Le Club Dorothée et la dette technique invisible

J'avais à peine cinq ans quand j'ai découvert Dragon Ball Z sur le Club Dorothée, un samedi matin sur TF1. Je ne comprenais pas encore très bien ce qui se passait dans les arcs narratifs — les sagas duraient des dizaines d'épisodes et je manquais souvent des semaines entières. Mais quelque chose dans ce format m'a accroché : la progression, la montée en puissance, le fait qu'on pouvait suivre quelque chose sur le long terme et voir qu'on avançait.
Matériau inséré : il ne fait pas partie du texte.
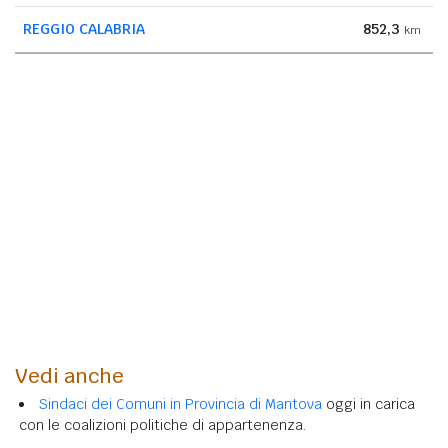
REGGIO CALABRIA
852,3
km
Vedi anche
Sindaci dei Comuni in Provincia di Mantova
oggi in carica
con le coalizioni politiche di appartenenza.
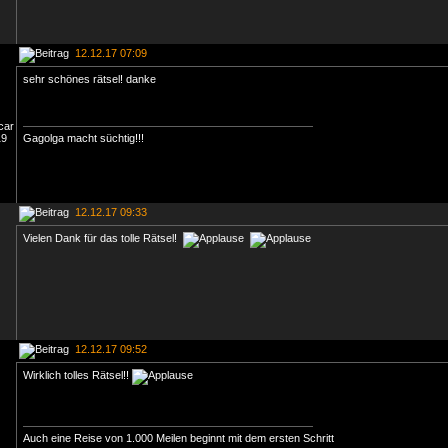
12.12.17 07:09
sehr schönes rätsel! danke
Gagolga macht süchtig!!!
12.12.17 09:33
Vielen Dank für das tolle Rätsel!
12.12.17 09:52
Wirklich tolles Rätsel!!
Auch eine Reise von 1.000 Meilen beginnt mit dem ersten Schritt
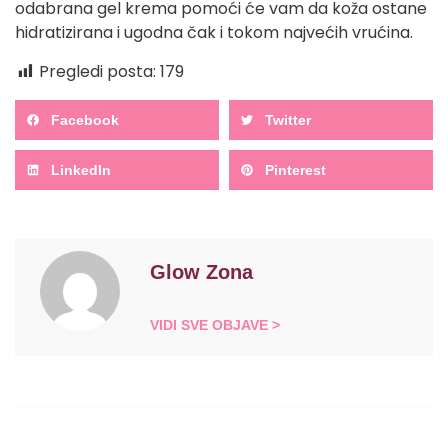
odabrana gel krema pomoći će vam da koža ostane
hidratizirana i ugodna čak i tokom najvećih vrućina.
Pregledi posta:
179
Facebook
Twitter
LinkedIn
Pinterest
Glow Zona
VIDI SVE OBJAVE >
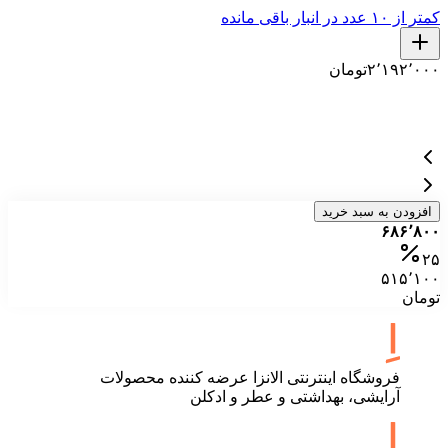
کمتر از ۱۰ عدد در انبار باقی مانده
کمتر ا
۲٬۱۹۲٬۰۰۰
تومان
۰
۱
۰
افزودن به سبد خرید
۶۸۶٬۸۰۰
۲۵
۵۱۵٬۱۰۰
تومان
فروشگاه اینترنتی الانزا عرضه کننده محصولات
آرایشی، بهداشتی و عطر و ادکلن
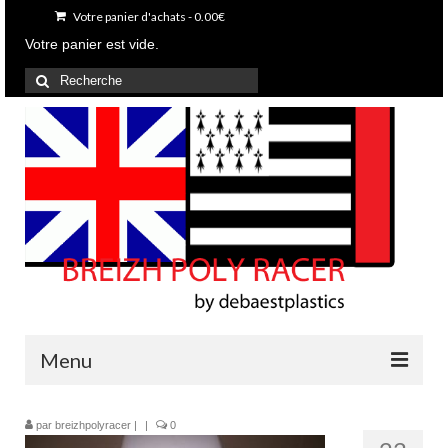
Votre panier d'achats
-
0.00
€
Votre panier est vide.
Rechercher
:
Menu
Accueil
par
breizhpolyracer
|
|
0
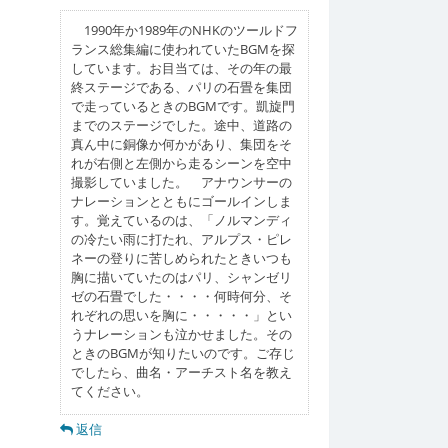
ョ
1990年か1989年のNHKのツールドフ
ン
ランス総集編に使われていたBGMを探
しています。お目当ては、その年の最
終ステージである、パリの石畳を集団
で走っているときのBGMです。凱旋門
までのステージでした。途中、道路の
真ん中に銅像か何かがあり、集団をそ
れが右側と左側から走るシーンを空中
撮影していました。 アナウンサーの
ナレーションとともにゴールインしま
す。覚えているのは、「ノルマンディ
の冷たい雨に打たれ、アルプス・ピレ
ネーの登りに苦しめられたときいつも
胸に描いていたのはパリ、シャンゼリ
ゼの石畳でした・・・・何時何分、そ
れぞれの思いを胸に・・・・・」とい
うナレーションも泣かせました。その
ときのBGMが知りたいのです。ご存じ
でしたら、曲名・アーチスト名を教え
てください。
返信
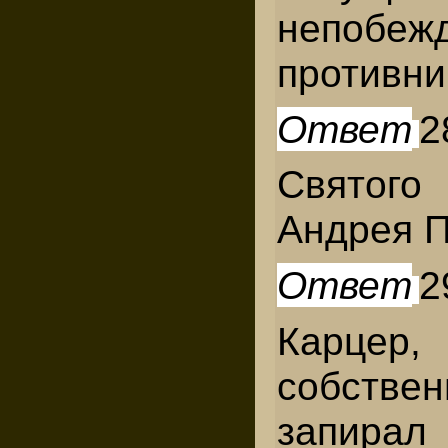
непобеж
противни
Ответ
2
Святог
Андрея П
Ответ
2
Карцер
собствен
запирал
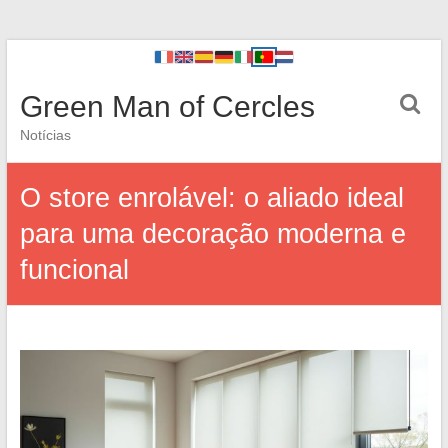
Green Man of Cercles
Notícias
O store enrolável: o aliado ideal
para uma decoração moderna e
funcional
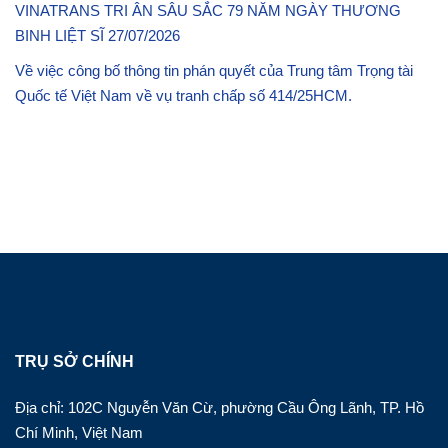
VINATRANS TRI ÂN SÂU SẮC 79 NĂM NGÀY THƯƠNG
BINH LIỆT SĨ 27/07/2026
Về việc công bố thông tin phán quyết của Trung tâm Trọng tài
Quốc tế Việt Nam về vụ tranh chấp số 414/25HCM.
TRỤ SỞ CHÍNH
Địa chỉ: 102C Nguyễn Văn Cừ, phường Cầu Ông Lãnh, TP. Hồ
Chí Minh, Việt Nam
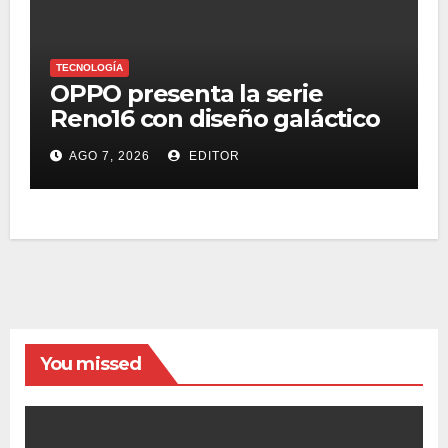
TECNOLOGÍA
OPPO presenta la serie
Reno16 con diseño galáctico
3D, zoom retrato pro 3.5x y
AGO 7, 2026
EDITOR
selfie ultra gran angular 50
MP
You missed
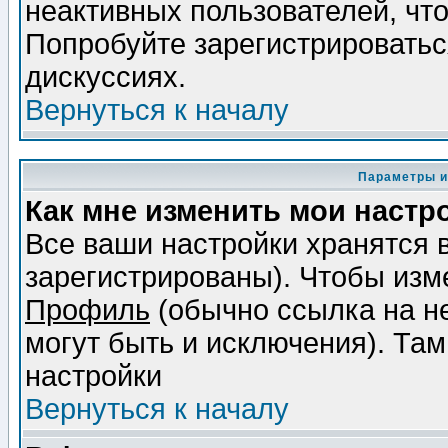
неактивных пользователей, чт
Попробуйте зарегистрироваться
дискуссиях.
Вернуться к началу
Параметры и
Как мне изменить мои настр
Все ваши настройки хранятся 
зарегистрированы). Чтобы изме
Профиль
(обычно ссылка на не
могут быть и исключения). Там
настройки
Вернуться к началу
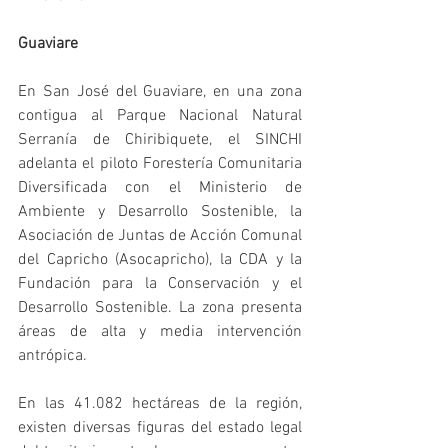
Guaviare
En San José del Guaviare, en una zona 
contigua al Parque Nacional Natural 
Serranía de Chiribiquete, el SINCHI 
adelanta el piloto Forestería Comunitaria 
Diversificada con el Ministerio de 
Ambiente y Desarrollo Sostenible, la 
Asociación de Juntas de Acción Comunal 
del Capricho (Asocapricho), la CDA y la 
Fundación para la Conservación y el 
Desarrollo Sostenible. La zona presenta 
áreas de alta y media intervención 
antrópica.
En las 41.082 hectáreas de la región, 
existen diversas figuras del estado legal 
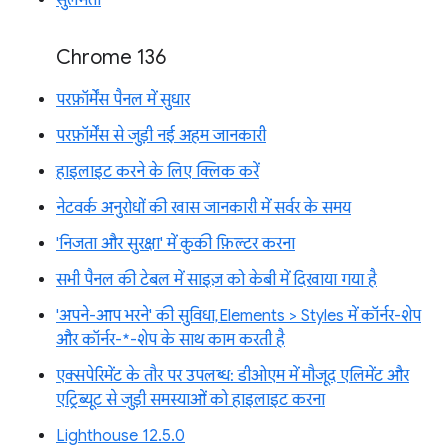
सुलभता
Chrome 136
परफ़ॉर्मेंस पैनल में सुधार
परफ़ॉर्मेंस से जुड़ी नई अहम जानकारी
हाइलाइट करने के लिए क्लिक करें
नेटवर्क अनुरोधों की खास जानकारी में सर्वर के समय
'निजता और सुरक्षा' में कुकी फ़िल्टर करना
सभी पैनल की टेबल में साइज़ को केबी में दिखाया गया है
'अपने-आप भरने' की सुविधा, Elements > Styles में कॉर्नर-शेप
और कॉर्नर-*-शेप के साथ काम करती है
एक्सपेरिमेंट के तौर पर उपलब्ध: डीओएम में मौजूद एलिमेंट और
एट्रिब्यूट से जुड़ी समस्याओं को हाइलाइट करना
Lighthouse 12.5.0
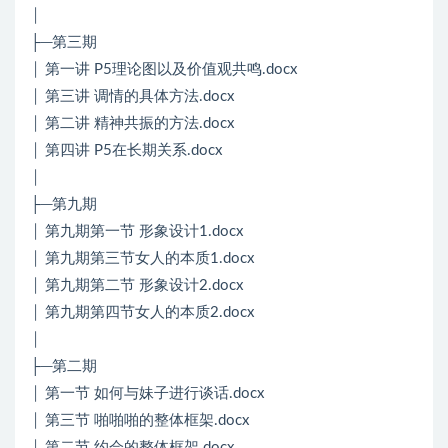
│
├─第三期
│ 第一讲 P5理论图以及价值观共鸣.docx
│ 第三讲 调情的具体方法.docx
│ 第二讲 精神共振的方法.docx
│ 第四讲 P5在长期关系.docx
│
├─第九期
│ 第九期第一节 形象设计1.docx
│ 第九期第三节女人的本质1.docx
│ 第九期第二节 形象设计2.docx
│ 第九期第四节女人的本质2.docx
│
├─第二期
│ 第一节 如何与妹子进行谈话.docx
│ 第三节 啪啪啪的整体框架.docx
│ 第二节 约会的整体框架.docx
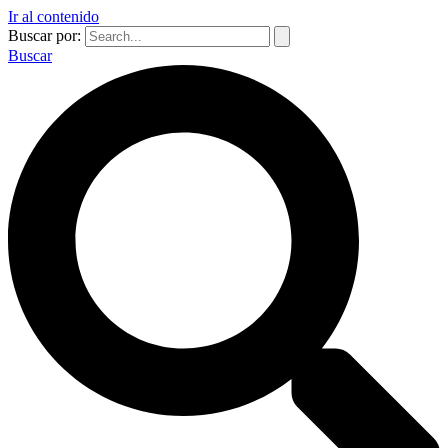
Ir al contenido
Buscar por:
Buscar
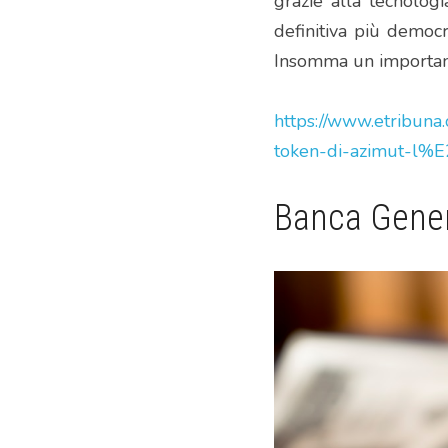
grazie alla tecnologi
definitiva più democr
Insomma un importante
https://www.etribuna
token-di-azimut-l%E
Banca Genera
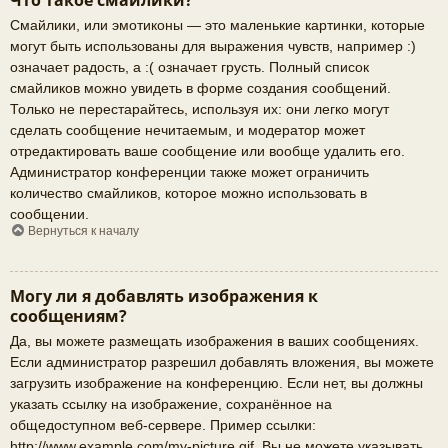
Что такое смайлики?
Смайлики, или эмотиконы — это маленькие картинки, которые
могут быть использованы для выражения чувств, например :)
означает радость, а :( означает грусть. Полный список
смайликов можно увидеть в форме создания сообщений.
Только не перестарайтесь, используя их: они легко могут
сделать сообщение нечитаемым, и модератор может
отредактировать ваше сообщение или вообще удалить его.
Администратор конференции также может ограничить
количество смайликов, которое можно использовать в
сообщении.
Вернуться к началу
Могу ли я добавлять изображения к
сообщениям?
Да, вы можете размещать изображения в ваших сообщениях.
Если администратор разрешил добавлять вложения, вы можете
загрузить изображение на конференцию. Если нет, вы должны
указать ссылку на изображение, сохранённое на
общедоступном веб-сервере. Пример ссылки:
http://www.example.com/my-picture.gif. Вы не можете указывать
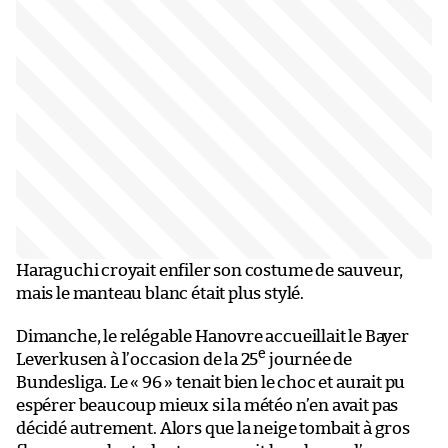
Haraguchi croyait enfiler son costume de sauveur,
mais le manteau blanc était plus stylé.
Dimanche, le relégable Hanovre accueillait le Bayer
e
Leverkusen à l’occasion de la 25
journée de
Bundesliga. Le « 96 » tenait bien le choc et aurait pu
espérer beaucoup mieux si la météo n’en avait pas
décidé autrement. Alors que la neige tombait à gros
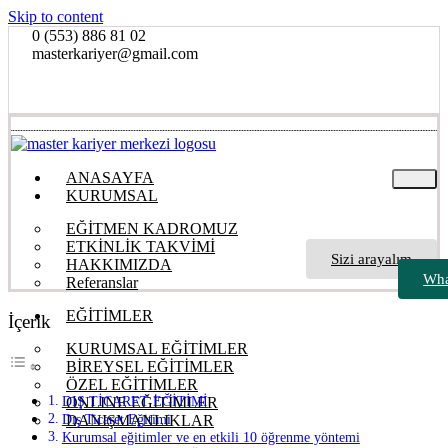
Skip to content
0 (553) 886 81 02
masterkariyer@gmail.com
ANASAYFA
KURUMSAL
EĞİTMEN KADROMUZ
ETKİNLİK TAKVİMİ
Sizi arayalım
HAKKIMIZDA
Wha
Referanslar
EĞİTİMLER
İçerik
KURUMSAL EĞİTİMLER
BİREYSEL EĞİTİMLER
ÖZEL EĞİTİMLER
DIŞ TİCARET EĞİTİMİ
ONLINE EĞİTİMLER
Dış Ticaret Eğitimi
DANIŞMANLIKLAR
Kurumsal eğitimler ve en etkili 10 öğrenme yöntemi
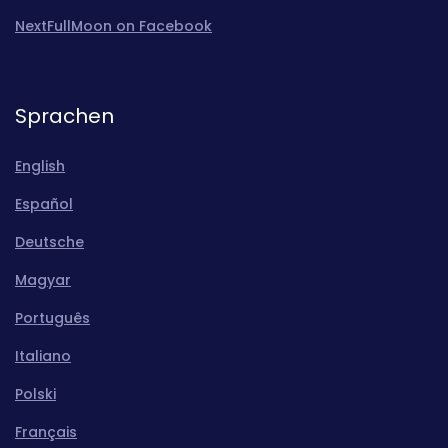
NextFullMoon on Facebook
Sprachen
English
Español
Deutsche
Magyar
Português
Italiano
Polski
Français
Trente ans plus tard, je suis Engineering Manager. Et il y a une certaine ironie à avoir passé ma vie professionnelle à construire des systèmes de suivi — roadmaps, OKRs, burn-down charts — sans jamais avoir construit un système de suivi pour ce qui m'a donné envie de construire des choses.

Alors j'ai construit la Médiathèque.


Ce que j'avais vraiment envie d'apprendre

Ce projet n'est pas né d'un besoin fonctionnel urgent. J'aurais pu utiliser MyAnimeList, Letterboxd, RAWG — des outils qui existent et qui fonctionnent très bien. J'ai choisi de construire le mien parce que les problèmes techniques sous-jacents m'intéressaient.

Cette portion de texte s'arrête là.